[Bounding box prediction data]

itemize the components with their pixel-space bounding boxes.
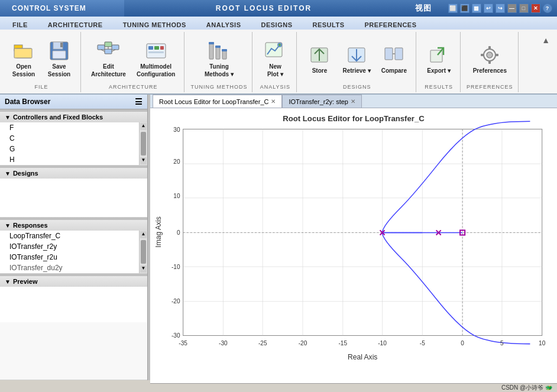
edit-architecture-button[interactable]: EditArchitecture [87,36,130,81]
root-locus-plot: Root Locus Editor for LoopTransfer_C [150,108,557,383]
save-session-button[interactable]: SaveSession [43,36,76,81]
new-plot-button[interactable]: NewPlot ▾ [258,36,292,81]
svg-text:-15: -15 [338,340,347,346]
multimodel-icon [144,39,168,63]
svg-rect-24 [222,49,227,51]
designs-group-label: DESIGNS [343,83,371,90]
close-button[interactable]: ✕ [531,4,540,13]
responses-scrollbar[interactable]: ▲ ▼ [139,231,147,273]
tuning-methods-button[interactable]: TuningMethods ▾ [200,36,238,81]
tab-designs[interactable]: DESIGNS [251,20,302,30]
list-item-f[interactable]: F [0,122,139,133]
tab-file[interactable]: FILE [2,20,38,30]
preview-header[interactable]: ▼ Preview [0,276,147,287]
save-label: SaveSession [48,63,70,78]
tab-analysis[interactable]: ANALYSIS [196,20,251,30]
retrieve-button[interactable]: Retrieve ▾ [338,40,374,77]
file-group-label: FILE [34,83,48,90]
toolbar-icon-4[interactable]: ↩ [484,4,493,13]
list-item-iotransfer-r2u[interactable]: IOTransfer_r2u [0,252,139,263]
export-icon [427,43,451,67]
multimodel-config-button[interactable]: MultimodelConfiguration [132,36,180,81]
open-session-button[interactable]: OpenSession [7,36,40,81]
tuning-group-label: TUNING METHODS [190,83,247,90]
svg-text:10: 10 [539,340,546,346]
tab-tuning-methods[interactable]: TUNING METHODS [113,20,196,30]
responses-scroll-down[interactable]: ▼ [140,265,147,273]
new-plot-label: NewPlot ▾ [267,63,283,78]
responses-title: Responses [13,222,48,229]
content-area: Root Locus Editor for LoopTransfer_C ✕ I… [150,95,557,380]
sidebar-menu-icon[interactable]: ☰ [135,97,143,106]
scroll-up[interactable]: ▲ [140,123,147,130]
scroll-down[interactable]: ▼ [140,157,147,164]
scroll-thumb-1[interactable] [141,132,146,155]
list-item-g[interactable]: G [0,144,139,154]
responses-header[interactable]: ▼ Responses [0,220,147,231]
multimodel-label: MultimodelConfiguration [137,63,176,78]
main-area: Data Browser ☰ ▼ Controllers and Fixed B… [0,95,557,380]
toolbar-icon-1[interactable]: ⬜ [448,4,458,13]
ribbon-group-tuning: TuningMethods ▾ TUNING METHODS [186,32,252,92]
svg-rect-19 [209,43,213,59]
controllers-header[interactable]: ▼ Controllers and Fixed Blocks [0,112,147,122]
sidebar-header: Data Browser ☰ [0,95,147,109]
open-label: OpenSession [12,63,35,78]
tab-architecture[interactable]: ARCHITECTURE [38,20,113,30]
toolbar-icon-3[interactable]: ▦ [472,4,481,13]
toolbar-icon-2[interactable]: ⬛ [460,4,469,13]
svg-rect-23 [215,46,221,48]
svg-rect-9 [112,45,119,50]
export-label: Export ▾ [427,67,450,74]
list-item-iotransfer-du2y[interactable]: IOTransfer_du2y [0,263,139,273]
responses-list: LoopTransfer_C IOTransfer_r2y IOTransfer… [0,231,139,273]
svg-text:-20: -20 [171,298,180,304]
store-label: Store [312,67,328,74]
plot-area: Root Locus Editor for LoopTransfer_C [150,108,557,383]
controllers-scrollbar[interactable]: ▲ ▼ [139,122,147,165]
ribbon-collapse-button[interactable]: ▲ [539,34,552,46]
responses-scroll-up[interactable]: ▲ [140,231,147,238]
ribbon-group-file: OpenSession SaveSession FILE [2,32,81,92]
tab-preferences[interactable]: PREFERENCES [355,20,427,30]
edit-arch-label: EditArchitecture [91,63,126,78]
svg-text:-25: -25 [258,340,267,346]
ribbon-group-results: Export ▾ RESULTS [417,32,461,92]
svg-rect-7 [98,45,105,50]
results-buttons: Export ▾ [422,34,455,83]
ribbon-group-designs: Store Retrieve ▾ [298,32,416,92]
svg-text:-10: -10 [171,264,180,270]
restore-button[interactable]: □ [519,4,529,13]
compare-button[interactable]: Compare [377,40,411,77]
list-item-iotransfer-r2y[interactable]: IOTransfer_r2y [0,241,139,252]
x-axis-title: Real Axis [348,353,378,361]
svg-rect-22 [209,42,214,44]
svg-rect-45 [183,129,542,335]
tab-io-transfer-close[interactable]: ✕ [351,98,355,105]
minimize-button[interactable]: — [507,4,517,13]
store-button[interactable]: Store [303,40,336,77]
prefs-group-label: PREFERENCES [467,83,513,90]
plot-title: Root Locus Editor for LoopTransfer_C [283,114,425,123]
arch-buttons: EditArchitecture MultimodelConfiguration [87,34,179,83]
svg-rect-43 [495,54,498,56]
list-item-c[interactable]: C [0,133,139,144]
tab-io-transfer[interactable]: IOTransfer_r2y: step ✕ [282,95,361,108]
tuning-buttons: TuningMethods ▾ [200,34,238,83]
tab-root-locus-close[interactable]: ✕ [271,98,276,105]
tab-root-locus[interactable]: Root Locus Editor for LoopTransfer_C ✕ [153,95,282,108]
toolbar-icon-5[interactable]: ↪ [496,4,505,13]
preferences-button[interactable]: Preferences [469,40,511,77]
tab-results[interactable]: RESULTS [302,20,354,30]
ribbon-group-preferences: Preferences PREFERENCES [462,32,519,92]
svg-rect-16 [154,46,159,50]
preferences-icon [478,43,501,67]
scroll-thumb-2[interactable] [141,240,146,264]
help-button[interactable]: ? [543,4,552,13]
svg-text:0: 0 [177,229,180,236]
tuning-icon [207,39,231,63]
list-item-h[interactable]: H [0,154,139,165]
export-button[interactable]: Export ▾ [422,40,455,77]
list-item-looptransfer[interactable]: LoopTransfer_C [0,231,139,241]
designs-section-header[interactable]: ▼ Designs [0,168,147,179]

--- Goal of the exercise ---
Give back every entry word for word, and drop the pictures as you go.

--- Answer to this exercise ---
itemize the components with their pixel-space bounding boxes.
edit-architecture-button[interactable]: EditArchitecture [87,36,130,81]
root-locus-plot: Root Locus Editor for LoopTransfer_C [150,108,557,383]
save-session-button[interactable]: SaveSession [43,36,76,81]
new-plot-button[interactable]: NewPlot ▾ [258,36,292,81]
svg-text:-15: -15 [338,340,347,346]
multimodel-icon [144,39,168,63]
svg-rect-24 [222,49,227,51]
designs-group-label: DESIGNS [343,83,371,90]
close-button[interactable]: ✕ [531,4,540,13]
responses-scrollbar[interactable]: ▲ ▼ [139,231,147,273]
tuning-methods-button[interactable]: TuningMethods ▾ [200,36,238,81]
tab-designs[interactable]: DESIGNS [251,20,302,30]
list-item-f[interactable]: F [0,122,139,133]
tab-file[interactable]: FILE [2,20,38,30]
preview-header[interactable]: ▼ Preview [0,276,147,287]
save-label: SaveSession [48,63,70,78]
tab-analysis[interactable]: ANALYSIS [196,20,251,30]
retrieve-button[interactable]: Retrieve ▾ [338,40,374,77]
file-group-label: FILE [34,83,48,90]
toolbar-icon-4[interactable]: ↩ [484,4,493,13]
list-item-iotransfer-r2u[interactable]: IOTransfer_r2u [0,252,139,263]
export-icon [427,43,451,67]
multimodel-config-button[interactable]: MultimodelConfiguration [132,36,180,81]
open-session-button[interactable]: OpenSession [7,36,40,81]
tuning-group-label: TUNING METHODS [190,83,247,90]
svg-text:10: 10 [539,340,546,346]
tab-tuning-methods[interactable]: TUNING METHODS [113,20,196,30]
responses-scroll-down[interactable]: ▼ [140,265,147,273]
new-plot-label: NewPlot ▾ [267,63,283,78]
responses-title: Responses [13,222,48,229]
content-area: Root Locus Editor for LoopTransfer_C ✕ I… [150,95,557,380]
sidebar-menu-icon[interactable]: ☰ [135,97,143,106]
scroll-up[interactable]: ▲ [140,123,147,130]
scroll-down[interactable]: ▼ [140,157,147,164]
scroll-thumb-1[interactable] [141,132,146,155]
list-item-g[interactable]: G [0,144,139,154]
responses-header[interactable]: ▼ Responses [0,220,147,231]
multimodel-label: MultimodelConfiguration [137,63,176,78]
main-area: Data Browser ☰ ▼ Controllers and Fixed B… [0,95,557,380]
toolbar-icon-1[interactable]: ⬜ [448,4,458,13]
ribbon-group-tuning: TuningMethods ▾ TUNING METHODS [186,32,252,92]
svg-rect-19 [209,43,213,59]
controllers-header[interactable]: ▼ Controllers and Fixed Blocks [0,112,147,122]
sidebar-header: Data Browser ☰ [0,95,147,109]
open-label: OpenSession [12,63,35,78]
tab-architecture[interactable]: ARCHITECTURE [38,20,113,30]
toolbar-icon-3[interactable]: ▦ [472,4,481,13]
toolbar-icon-2[interactable]: ⬛ [460,4,469,13]
svg-rect-23 [215,46,221,48]
svg-rect-9 [112,45,119,50]
export-label: Export ▾ [427,67,450,74]
list-item-iotransfer-du2y[interactable]: IOTransfer_du2y [0,263,139,273]
responses-list: LoopTransfer_C IOTransfer_r2y IOTransfer… [0,231,139,273]
svg-text:-20: -20 [171,298,180,304]
store-label: Store [312,67,328,74]
plot-area: Root Locus Editor for LoopTransfer_C [150,108,557,383]
controllers-scrollbar[interactable]: ▲ ▼ [139,122,147,165]
ribbon-collapse-button[interactable]: ▲ [539,34,552,46]
responses-scroll-up[interactable]: ▲ [140,231,147,238]
ribbon-group-file: OpenSession SaveSession FILE [2,32,81,92]
tab-preferences[interactable]: PREFERENCES [355,20,427,30]
edit-arch-label: EditArchitecture [91,63,126,78]
svg-text:-25: -25 [258,340,267,346]
ribbon-group-results: Export ▾ RESULTS [417,32,461,92]
svg-rect-7 [98,45,105,50]
results-buttons: Export ▾ [422,34,455,83]
ribbon-group-designs: Store Retrieve ▾ [298,32,416,92]
svg-text:-10: -10 [171,264,180,270]
restore-button[interactable]: □ [519,4,529,13]
compare-button[interactable]: Compare [377,40,411,77]
list-item-iotransfer-r2y[interactable]: IOTransfer_r2y [0,241,139,252]
x-axis-title: Real Axis [348,353,378,361]
svg-rect-22 [209,42,214,44]
svg-rect-45 [183,129,542,335]
tab-io-transfer-close[interactable]: ✕ [351,98,355,105]
minimize-button[interactable]: — [507,4,517,13]
store-button[interactable]: Store [303,40,336,77]
prefs-group-label: PREFERENCES [467,83,513,90]
plot-title: Root Locus Editor for LoopTransfer_C [283,114,425,123]
arch-buttons: EditArchitecture MultimodelConfiguration [87,34,179,83]
svg-rect-43 [495,54,498,56]
list-item-c[interactable]: C [0,133,139,144]
tab-io-transfer[interactable]: IOTransfer_r2y: step ✕ [282,95,361,108]
tuning-buttons: TuningMethods ▾ [200,34,238,83]
tab-root-locus-close[interactable]: ✕ [271,98,276,105]
tab-root-locus[interactable]: Root Locus Editor for LoopTransfer_C ✕ [153,95,282,108]
toolbar-icon-5[interactable]: ↪ [496,4,505,13]
preferences-button[interactable]: Preferences [469,40,511,77]
tab-results[interactable]: RESULTS [302,20,354,30]
ribbon-group-preferences: Preferences PREFERENCES [462,32,519,92]
svg-rect-16 [154,46,159,50]
preferences-icon [478,43,501,67]
scroll-thumb-2[interactable] [141,240,146,264]
help-button[interactable]: ? [543,4,552,13]
svg-text:0: 0 [177,229,180,236]
tuning-icon [207,39,231,63]
list-item-h[interactable]: H [0,154,139,165]
export-button[interactable]: Export ▾ [422,40,455,77]
list-item-looptransfer[interactable]: LoopTransfer_C [0,231,139,241]
designs-section-header[interactable]: ▼ Designs [0,168,147,179]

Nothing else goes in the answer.